Damnation, Ramses thought. He ought to have known that Fatima would spread the tale. After all, no one had sworn her to secrecy, and her new “footman,” Kareem, was a notorious gossip. He decided it would be better to set the record straight before Daoud, the family’s self-appointed chronicler, could embellish it any further. He had intended to discuss the business with Selim anyhow. Selim knew everyone in Luxor, including tomb robbers and dealers. The children were playing some game that involved intermittent screaming and a lot of rushing around, so he suggested to Daoud and Selim that they go for a walk.

There was no chance for a quiet conversation in the village; the narrow twisting paths led past open courtyards where the women were grinding grain and the men working at various chores or just sitting around smoking water pipes and drinking coffee. Everyone had a greeting or an embrace for Ramses, and questions showered them: “When would the Sitt Hakim visit? How were the little ones, God’s blessing be on them?”

After leaving the village they turned by unspoken consent toward the village cemetery, and Ramses began his narrative.

“Only one statue?” Daoud asked, visibly cast down. “I thought there were many, and rich jewelry.”

“Kareem is a great liar,” Selim declared.

“It isn’t so much what Kareem said as how others embellish the basic story,” Ramses said. “Do some of the Gurnawis believe we found the statue during our excavations?”

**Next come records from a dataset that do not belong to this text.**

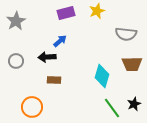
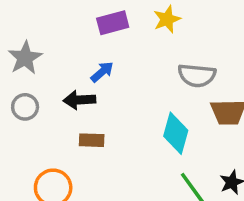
gray star: (16, 21) -> (25, 58), moved
gray semicircle: (126, 34) -> (197, 75), moved

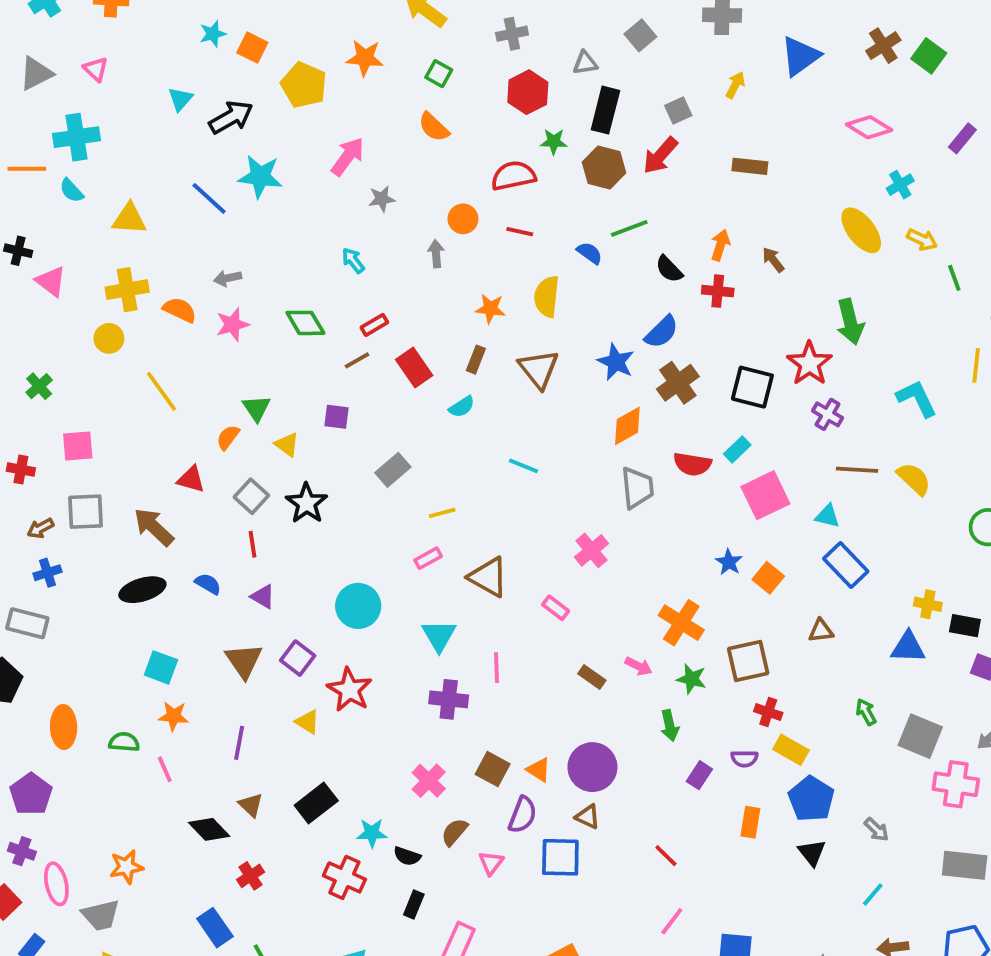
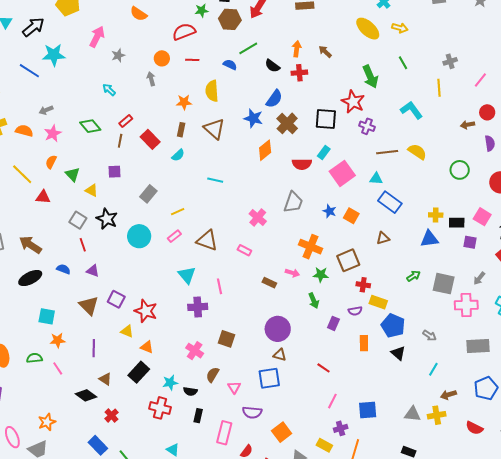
green line: (954, 278) -> (403, 63), moved
brown line: (357, 360) -> (120, 141), turned -40
orange semicircle: (228, 437) -> (51, 162), moved
red triangle: (191, 479) -> (43, 197), moved
gray trapezoid: (637, 488) -> (293, 202), moved, turned 35
cyan circle: (358, 606) -> (139, 236), moved
green arrow: (866, 712) -> (414, 276), turned 96
orange triangle: (539, 770) -> (147, 347), moved
purple semicircle: (523, 815) -> (252, 412), moved, turned 84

“It is not true?” Daoud asked.

Selim gave him an exasperated look. “You know it is not, Daoud, you heard of the lady giving it to Emerson, and of the son who came to take it back.”

“Ah, yes.” Daoud stroked his beard. “I had forgotten. But some of the Gurnawis do not believe that story.”

“We ran into two of them this morning,” Ramses said. “Deib and Aguil. There was a third man, who got away after firing a pistol in our direction.”

“He dared to shoot at the Father of Curses?” Daoud rumbled. “Who was it?”

“Deib said he was a howadji. Someone he’d never seen before and couldn’t describe.”

“Deib is a greater liar than Kareem,” Selim said through tight lips. “It must have been the third brother, Farhat. He is a bad egg, Ramses, who has been in trouble with the police. Though how he dared…”

“I will see to him,” said Daoud.

Selim was almost certainly right, Ramses realized. Only the more gullible of the locals would have believed the statuette had been found in the Valley. Emerson must have known that too and suspected the brothers were lying about the identity of the third man. Yet he hadn’t pressed them. Why?

He was still pondering this when Selim said, “Yes, we will see to him. One golden statue is wonder enough. It is genuine? Of what period?”

“Amarna. Yes, it’s genuine. We don’t know how long ago it was found, or whose hands it passed through before Petherick bought it. You would know, wouldn’t you, if such a thing had turned up in Luxor?”

Selim stroked his neatly trimmed beard. “There are always rumors of rich finds. Most are lies. If this happened a long time ago, I might not know. Are you sure the statue came from Thebes?”